Parenting Advice from Strangers/Childless: Like Sex Advice from Celibate Clergy?

Years ago when I was pregnant, my mother tried to teach me to respond to complete strangers who offered unsolicited advice with, "I have an OB. I don't need any advice. Thank you."

She said that statement had a nicer ring than my go to, which at the time was, "Fuck yourself."

On one occasion I got creative, and told an unusually intrusive and obnoxious stranger in a pedicure chair what she should stick in her privates. Mom wasn't proud, but she laughed. That tale is here.

I foolishly thought the advice from random busy bodies would stop once we emerged from the pregnancy/new infant stage.

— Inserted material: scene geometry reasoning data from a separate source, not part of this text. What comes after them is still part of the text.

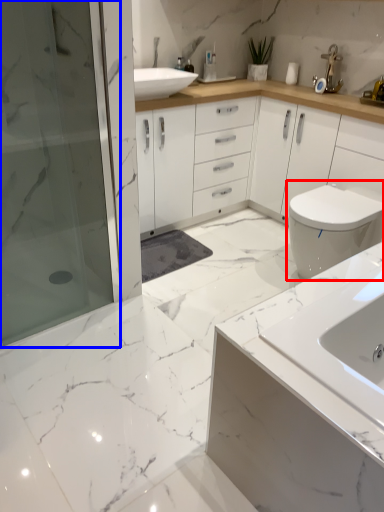 Question: Which of the following is the farthest to the observer, toilet (highlighted by a red box) or shower door (highlighted by a blue box)?

Choices:
 (A) toilet
 (B) shower door

Answer: (A) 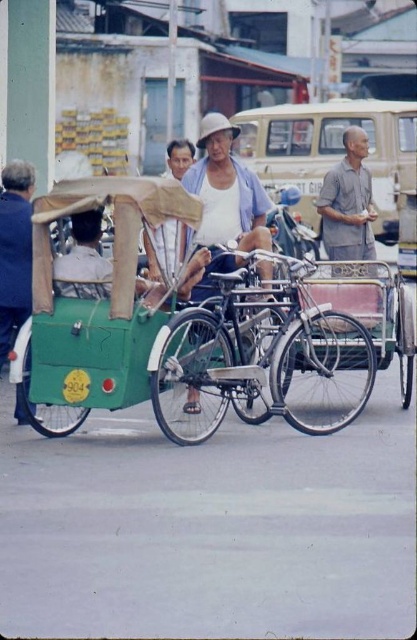 Question: Which point is farther to the camera?

Choices:
 (A) gray cotton shirt at center
 (B) green matte tricycle at center

Answer: (A)

Question: Which point is closer to the camera?

Choices:
 (A) gray cotton shirt at center
 (B) green fabric cart at left

Answer: (B)

Question: Can you confirm if green matte tricycle at center is thinner than blue fabric shirt at left?

Choices:
 (A) no
 (B) yes

Answer: (A)

Question: Which object is the closest to the blue fabric shirt at left?

Choices:
 (A) white cotton hat at center
 (B) green fabric cart at left
 (C) green matte tricycle at center

Answer: (B)

Question: Can you confirm if silver metallic bicycle at center is thinner than blue fabric shirt at left?

Choices:
 (A) no
 (B) yes

Answer: (A)

Question: Does green matte tricycle at center have a larger size compared to white cotton hat at center?

Choices:
 (A) yes
 (B) no

Answer: (A)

Wrong.

A close friend of mine (incidentally one of the best moms I know, the kind who glows with happiness while four kids climb all over her, and makes running a big household look easy) lets her early and middle elementary aged children climb trees.

Not the outside of the Hancock Tower.

Trees.

She's given up on counting the number of strangers, some nearly apoplectic, who come running up to alert her that her children are, indeed, up in trees, and who refuse to accept that as their mother, she's okay with this. She smiles sagely, thanks them for their concern, and watches her little monkeys climb higher.

Back in the dark ages, my mom let us run and play, not only in trees, but in the woods.

One day, when I was five and my brother was two, we took it upon ourselves to walk a path through the woods behind our house to visit neighbors who had just moved in. We rang the doorbell, introduced ourselves, and asked for a snack. My mom had no idea where we'd gone until we reported that Mrs. S was nice, and she gave us cookies and made us lemonade.

Her reaction: dial up Mrs. S on the old school rotary phone and apologize for the intrusion.

Back then, we passed for precocious. These days, my mom would probably end up on the nightly news. The village has gotten mighty paranoid.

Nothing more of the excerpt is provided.